# WHAT TO WORK ON
Your copy must hold all of the data below, unchanged and without images.

*** Opening RECORDS PROVIDED ***

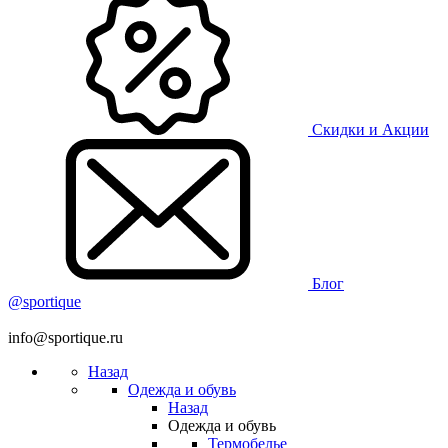
Скидки и Акции
Блог
@sportique
info@sportique.ru
Назад
Одежда и обувь
Назад
Одежда и обувь
Термобелье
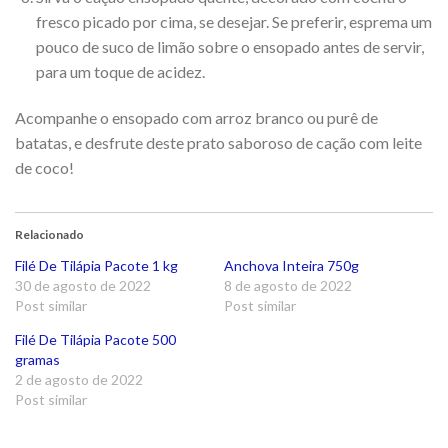
fresco picado por cima, se desejar. Se preferir, esprema um
pouco de suco de limão sobre o ensopado antes de servir,
para um toque de acidez.
Acompanhe o ensopado com arroz branco ou purê de
batatas, e desfrute deste prato saboroso de cação com leite
de coco!
Relacionado
Filé De Tilápia Pacote 1 kg
Anchova Inteira 750g
30 de agosto de 2022
8 de agosto de 2022
Post similar
Post similar
Filé De Tilápia Pacote 500
gramas
2 de agosto de 2022
Post similar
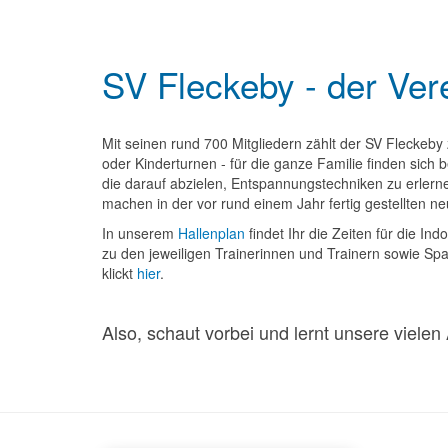
SV Fleckeby - der Ver
Mit seinen rund 700 Mitgliedern zählt der SV Fleckeby
oder Kinderturnen - für die ganze Familie finden sich 
die darauf abzielen, Entspannungstechniken zu erlern
machen in der vor rund einem Jahr fertig gestellten 
In unserem
Hallenplan
findet Ihr die Zeiten für die In
zu den jeweiligen Trainerinnen und Trainern sowie Sp
klickt
hie
r
.
Also, schaut vorbei und lernt unsere viele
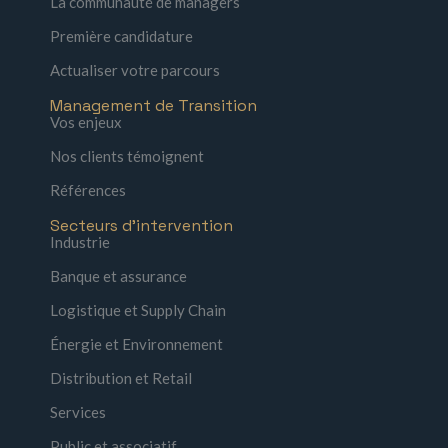
La communauté de managers
Première candidature
Actualiser votre parcours
Management de Transition
Vos enjeux
Nos clients témoignent
Références
Secteurs d'intervention
Industrie
Banque et assurance
Logistique et Supply Chain
Énergie et Environnement
Distribution et Retail
Services
Public et associatif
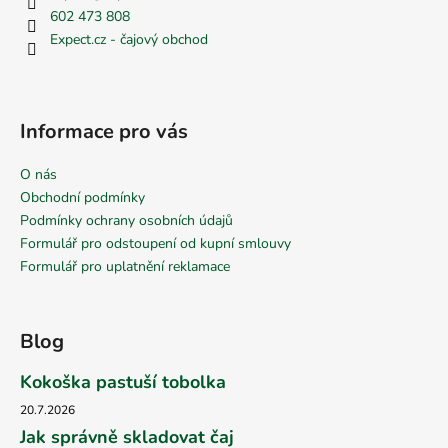
602 473 808
Expect.cz - čajový obchod
Informace pro vás
O nás
Obchodní podmínky
Podmínky ochrany osobních údajů
Formulář pro odstoupení od kupní smlouvy
Formulář pro uplatnění reklamace
Blog
Kokoška pastuší tobolka
20.7.2026
Jak správně skladovat čaj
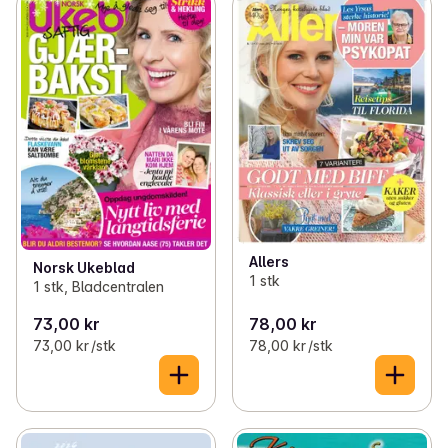
Allers
Norsk Ukeblad
1 stk
1 stk, Bladcentralen
73,00 kr
78,00 kr
73,00 kr /stk
78,00 kr /stk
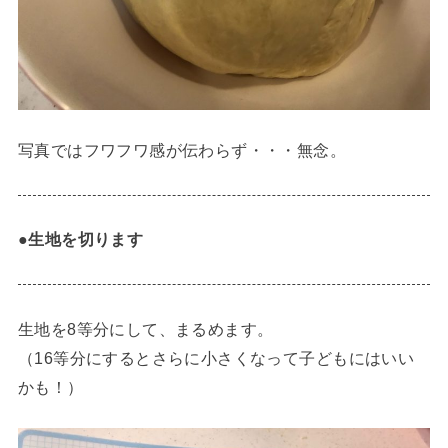
写真ではフワフワ感が伝わらず・・・無念。
●
生地を切ります
生地を8等分にして、まるめます。
（16等分にするとさらに小さくなって子どもにはいい
かも！）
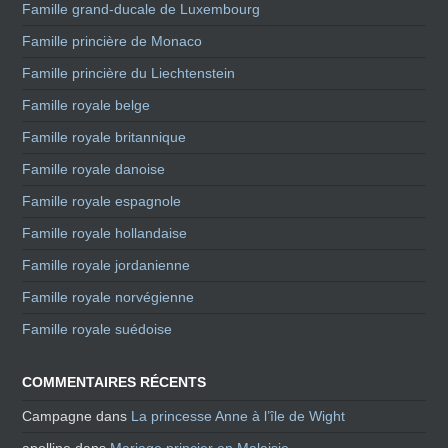
Famille grand-ducale de Luxembourg
Famille princière de Monaco
Famille princière du Liechtenstein
Famille royale belge
Famille royale britannique
Famille royale danoise
Famille royale espagnole
Famille royale hollandaise
Famille royale jordanienne
Famille royale norvégienne
Famille royale suédoise
COMMENTAIRES RÉCENTS
Campagne
dans
La princesse Anne à l’île de Wight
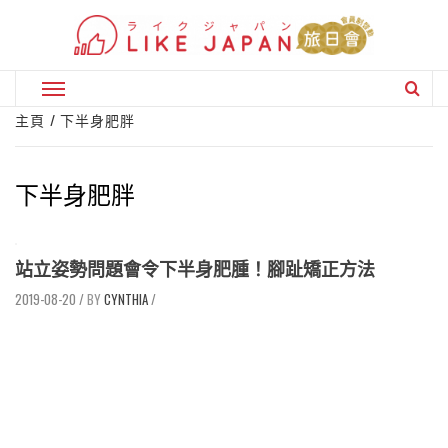
Skip
to
content
Primary
Menu
主頁
下半身肥胖
下半身肥胖
站立姿勢問題會令下半身肥腫！腳趾矯正方法
2019-08-20
/
CYNTHIA
/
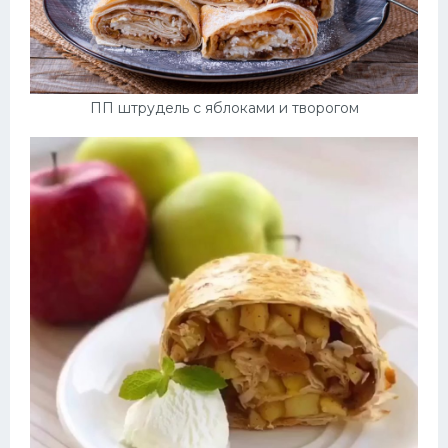
ПП штрудель с яблоками и творогом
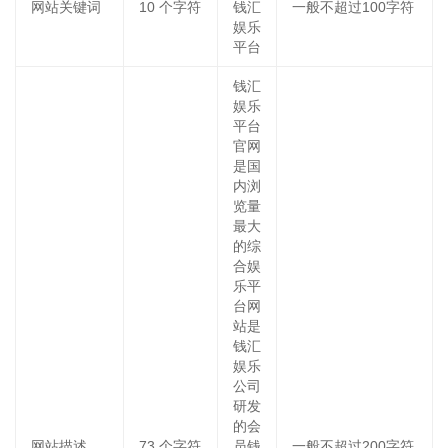
网站关键词
10
个字符
钱汇
一般不超过100字符
娱乐
平台
钱汇
娱乐
平台
官网
是国
内浏
览量
最大
的综
合娱
乐平
台网
站是
钱汇
娱乐
公司
研发
的会
网站描述
73
个字符
员钱
一般不超过200字符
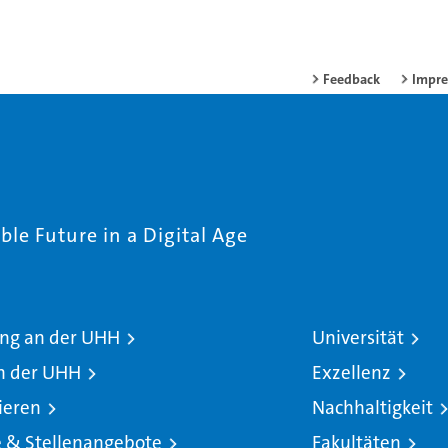
Feedback
Impr
le Future in a Digital Age
ng an der UHH
Universität
n der UHH
Exzellenz
ieren
Nachhaltigkeit
e & Stellenangebote
Fakultäten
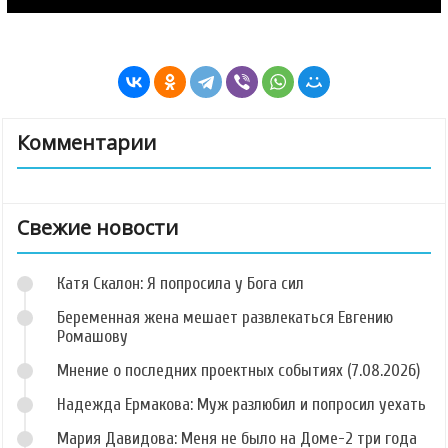
Комментарии
Свежие новости
Катя Скалон: Я попросила у Бога сил
Беременная жена мешает развлекаться Евгению
Ромашову
Мнение о последних проектных событиях (7.08.2026)
Надежда Ермакова: Муж разлюбил и попросил уехать
Мария Давидова: Меня не было на Доме-2 три года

*** Closing RECORDS PROVIDED ***

# RESULT FOR THIS TASK
Скидки и Акции
Блог
@sportique
info@sportique.ru
Назад
Одежда и обувь
Назад
Одежда и обувь
Термобелье
fresco picado por cima, se desejar. Se preferir, esprema um
pouco de suco de limão sobre o ensopado antes de servir,
para um toque de acidez.
Acompanhe o ensopado com arroz branco ou purê de
batatas, e desfrute deste prato saboroso de cação com leite
de coco!
Relacionado
Filé De Tilápia Pacote 1 kg
Anchova Inteira 750g
30 de agosto de 2022
8 de agosto de 2022
Post similar
Post similar
Filé De Tilápia Pacote 500
gramas
2 de agosto de 2022
Post similar
SV Fleckeby - der Ver
Mit seinen rund 700 Mitgliedern zählt der SV Fleckeby
oder Kinderturnen - für die ganze Familie finden sich 
die darauf abzielen, Entspannungstechniken zu erlern
machen in der vor rund einem Jahr fertig gestellten 
In unserem
Hallenplan
findet Ihr die Zeiten für die In
zu den jeweiligen Trainerinnen und Trainern sowie Sp
klickt
hie
r
.
Also, schaut vorbei und lernt unsere viele
La communauté de managers
Première candidature
Actualiser votre parcours
Management de Transition
Vos enjeux
Nos clients témoignent
Références
Secteurs d'intervention
Industrie
Banque et assurance
Logistique et Supply Chain
Énergie et Environnement
Distribution et Retail
Services
Public et associatif
602 473 808
Expect.cz - čajový obchod
Informace pro vás
O nás
Obchodní podmínky
Podmínky ochrany osobních údajů
Formulář pro odstoupení od kupní smlouvy
Formulář pro uplatnění reklamace
Blog
Kokoška pastuší tobolka
20.7.2026
Jak správně skladovat čaj
Allers
Norsk Ukeblad
1 stk
1 stk, Bladcentralen
73,00 kr
78,00 kr
73,00 kr /stk
78,00 kr /stk
写真ではフワフワ感が伝わらず・・・無念。
●
生地を切ります
生地を8等分にして、まるめます。
（16等分にするとさらに小さくなって子どもにはいい
かも！）
Famille grand-ducale de Luxembourg
Famille princière de Monaco
Famille princière du Liechtenstein
Famille royale belge
Famille royale britannique
Famille royale danoise
Famille royale espagnole
Famille royale hollandaise
Famille royale jordanienne
Famille royale norvégienne
Famille royale suédoise
COMMENTAIRES RÉCENTS
Campagne
dans
La princesse Anne à l’île de Wight
Skip
to
content
Primary
Menu
主頁
下半身肥胖
下半身肥胖
站立姿勢問題會令下半身肥腫！腳趾矯正方法
2019-08-20
/
CYNTHIA
/
ПП штрудель с яблоками и творогом
网站关键词
10
个字符
钱汇
一般不超过100字符
娱乐
平台
钱汇
娱乐
平台
官网
是国
内浏
览量
最大
的综
合娱
乐平
台网
站是
钱汇
娱乐
公司
研发
的会
网站描述
73
个字符
员钱
一般不超过200字符
Feedback
Impr
le Future in a Digital Age
ng an der UHH
Universität
n der UHH
Exzellenz
ieren
Nachhaltigkeit
e & Stellenangebote
Fakultäten
Комментарии
Свежие новости
Катя Скалон: Я попросила у Бога сил
Беременная жена мешает развлекаться Евгению
Ромашову
Мнение о последних проектных событиях (7.08.2026)
Надежда Ермакова: Муж разлюбил и попросил уехать
Мария Давидова: Меня не было на Доме-2 три года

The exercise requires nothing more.